GET STOKED Resistance Bands Kit (Buy It, $13, kirastokes.com)

In addition to the bands (which also come with a cute little bag, so you'll never lose the one you're looking for when you reeeeally need it), Stokes is launching Band Camp, a new section in her fitness app, dedicated solely to resistance-band workouts.

"The beauty of the bands is that the options are endless," says Stokes. "I'm constantly creating new workouts around the bands."

Band Camp will be available on her namesake, Kira Stokes Fit app starting November 1, which is also when her sold-out, celeb-favorite bands officially re-stock. But if you want a sneak peek at some of her banded workouts, below you'll find a sampling of what you can look forward to when Band Camp goes live.

Stokes' Tips for Resistance-Band Workouts

Before you get started, Stokes has a few safety and effectiveness tips worth keeping in mind.

1. Don't ignore muscle groups.

For starters, just like any workout that isolates a specific muscle/muscle group, it's best to change up banded workouts about every other day to avoid fatigue and plateau, she explains. (Related: Plateau-Busting Strategies to Start Seeing Results at the Gym)

2. Choose the proper resistance and work your way up. 

She also recommends starting with light resistance. "Too often, I see people trying to use a really intense resistance and not getting the proper range when they're doing the movement," says Stokes. "It's important to remember that the band should not inhibit your range.
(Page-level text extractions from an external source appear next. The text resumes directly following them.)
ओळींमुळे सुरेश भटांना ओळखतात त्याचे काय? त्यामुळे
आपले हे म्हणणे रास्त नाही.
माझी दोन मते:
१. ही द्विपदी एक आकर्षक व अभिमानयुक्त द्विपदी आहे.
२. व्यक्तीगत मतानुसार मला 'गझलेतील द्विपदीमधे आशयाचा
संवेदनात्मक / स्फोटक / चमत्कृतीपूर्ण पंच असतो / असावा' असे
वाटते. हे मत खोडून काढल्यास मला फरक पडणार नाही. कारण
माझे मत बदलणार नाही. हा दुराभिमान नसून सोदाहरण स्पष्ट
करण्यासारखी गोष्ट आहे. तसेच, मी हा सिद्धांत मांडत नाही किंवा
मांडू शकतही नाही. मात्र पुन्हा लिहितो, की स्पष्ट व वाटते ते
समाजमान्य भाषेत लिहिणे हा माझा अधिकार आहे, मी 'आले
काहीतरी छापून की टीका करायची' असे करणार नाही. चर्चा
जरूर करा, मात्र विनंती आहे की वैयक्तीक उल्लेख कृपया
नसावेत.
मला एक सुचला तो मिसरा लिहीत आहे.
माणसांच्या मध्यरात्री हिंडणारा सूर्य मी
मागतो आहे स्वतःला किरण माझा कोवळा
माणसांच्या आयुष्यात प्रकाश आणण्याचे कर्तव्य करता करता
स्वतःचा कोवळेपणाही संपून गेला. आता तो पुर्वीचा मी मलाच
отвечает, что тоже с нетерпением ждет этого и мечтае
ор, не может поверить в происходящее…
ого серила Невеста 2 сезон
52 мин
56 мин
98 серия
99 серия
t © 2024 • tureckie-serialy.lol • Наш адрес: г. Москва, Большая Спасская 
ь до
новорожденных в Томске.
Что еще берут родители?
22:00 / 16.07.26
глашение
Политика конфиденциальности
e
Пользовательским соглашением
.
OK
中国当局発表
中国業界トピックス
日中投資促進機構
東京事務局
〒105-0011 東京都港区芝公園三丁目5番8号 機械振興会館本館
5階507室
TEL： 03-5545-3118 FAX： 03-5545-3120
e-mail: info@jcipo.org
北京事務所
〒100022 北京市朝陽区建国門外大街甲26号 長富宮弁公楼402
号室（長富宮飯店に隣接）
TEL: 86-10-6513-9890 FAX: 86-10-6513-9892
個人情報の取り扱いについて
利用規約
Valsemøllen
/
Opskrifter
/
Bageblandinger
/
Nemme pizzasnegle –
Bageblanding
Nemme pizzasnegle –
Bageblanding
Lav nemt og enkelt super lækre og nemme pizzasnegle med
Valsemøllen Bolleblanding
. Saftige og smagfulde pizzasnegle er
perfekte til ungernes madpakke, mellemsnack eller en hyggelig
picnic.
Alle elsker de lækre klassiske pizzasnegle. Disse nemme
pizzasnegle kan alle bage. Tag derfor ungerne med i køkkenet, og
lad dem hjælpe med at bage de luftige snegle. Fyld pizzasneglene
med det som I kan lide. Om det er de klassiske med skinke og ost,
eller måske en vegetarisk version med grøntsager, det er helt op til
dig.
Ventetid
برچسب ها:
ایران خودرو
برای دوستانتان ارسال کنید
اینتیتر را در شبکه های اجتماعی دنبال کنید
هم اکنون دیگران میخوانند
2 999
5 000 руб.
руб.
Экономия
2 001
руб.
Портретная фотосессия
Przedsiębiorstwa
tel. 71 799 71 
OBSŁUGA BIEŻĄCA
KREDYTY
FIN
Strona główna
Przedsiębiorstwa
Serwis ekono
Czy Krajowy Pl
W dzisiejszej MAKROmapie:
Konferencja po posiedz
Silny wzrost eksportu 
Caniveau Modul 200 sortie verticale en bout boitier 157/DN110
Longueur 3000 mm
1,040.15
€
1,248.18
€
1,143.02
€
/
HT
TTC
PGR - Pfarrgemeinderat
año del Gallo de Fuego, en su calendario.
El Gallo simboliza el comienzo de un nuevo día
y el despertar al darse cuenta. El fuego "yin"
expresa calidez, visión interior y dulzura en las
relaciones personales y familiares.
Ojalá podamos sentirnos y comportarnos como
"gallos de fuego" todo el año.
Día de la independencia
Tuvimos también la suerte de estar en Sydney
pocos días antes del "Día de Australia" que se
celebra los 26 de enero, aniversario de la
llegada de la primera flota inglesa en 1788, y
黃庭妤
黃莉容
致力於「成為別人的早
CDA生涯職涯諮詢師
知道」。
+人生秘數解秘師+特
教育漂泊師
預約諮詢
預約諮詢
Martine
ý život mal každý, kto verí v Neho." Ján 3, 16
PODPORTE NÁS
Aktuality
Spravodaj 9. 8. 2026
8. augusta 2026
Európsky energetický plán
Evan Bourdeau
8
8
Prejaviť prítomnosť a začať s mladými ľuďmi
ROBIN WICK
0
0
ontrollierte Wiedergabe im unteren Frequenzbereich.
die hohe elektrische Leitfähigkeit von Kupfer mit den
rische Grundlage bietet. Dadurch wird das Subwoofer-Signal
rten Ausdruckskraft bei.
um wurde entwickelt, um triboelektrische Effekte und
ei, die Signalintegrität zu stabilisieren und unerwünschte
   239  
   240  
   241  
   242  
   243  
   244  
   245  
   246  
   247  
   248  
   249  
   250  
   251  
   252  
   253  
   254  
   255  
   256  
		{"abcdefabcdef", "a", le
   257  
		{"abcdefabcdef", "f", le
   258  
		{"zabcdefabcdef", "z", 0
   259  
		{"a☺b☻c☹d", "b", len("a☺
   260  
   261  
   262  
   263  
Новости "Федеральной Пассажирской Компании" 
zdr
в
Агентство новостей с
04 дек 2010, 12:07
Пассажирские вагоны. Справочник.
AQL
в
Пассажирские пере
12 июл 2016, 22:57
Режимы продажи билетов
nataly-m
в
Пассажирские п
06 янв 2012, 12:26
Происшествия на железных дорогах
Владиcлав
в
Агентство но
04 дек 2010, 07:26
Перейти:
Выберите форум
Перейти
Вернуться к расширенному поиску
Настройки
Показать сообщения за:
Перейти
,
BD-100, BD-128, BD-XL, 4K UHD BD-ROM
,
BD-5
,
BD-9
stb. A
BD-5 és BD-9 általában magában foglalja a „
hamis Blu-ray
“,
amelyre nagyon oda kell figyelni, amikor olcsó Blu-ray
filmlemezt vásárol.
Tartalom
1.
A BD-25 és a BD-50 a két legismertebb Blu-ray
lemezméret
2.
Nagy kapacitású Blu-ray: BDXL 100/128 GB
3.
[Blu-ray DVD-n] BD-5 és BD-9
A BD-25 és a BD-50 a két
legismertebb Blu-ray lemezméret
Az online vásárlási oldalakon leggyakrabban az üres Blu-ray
It should make it more challenging to get there."

She suggests starting with the Stoked band and working your way up to Super Stoked and Super Duper Stoked as you improve. "If you feel like you've progressed with a band, move it from your knees down to your ankles, and if that's still too easy, then you can move up to the next band and start with it around your knees," explains Stokes.

3. Always maintain the tension.

"The biggest part about band work is to maintain constant resistance while stepping out, punching out, or pushing out," says Stokes. "That's one of the things I see people doing incorrectly: letting the band slack between reps. Banded workouts are often endurance-based, so you want to keep that tension in your body so that you get the best results." (Related: What's the Difference Between Muscular Endurance and Muscular Strength?)

Lastly, keep in mind that Stokes' resistance bands aren't latex-free. "If you have a latex allergy, they're just not the band for you, to be honest," she says. "It's really hard to find latex-free bands that are really durable."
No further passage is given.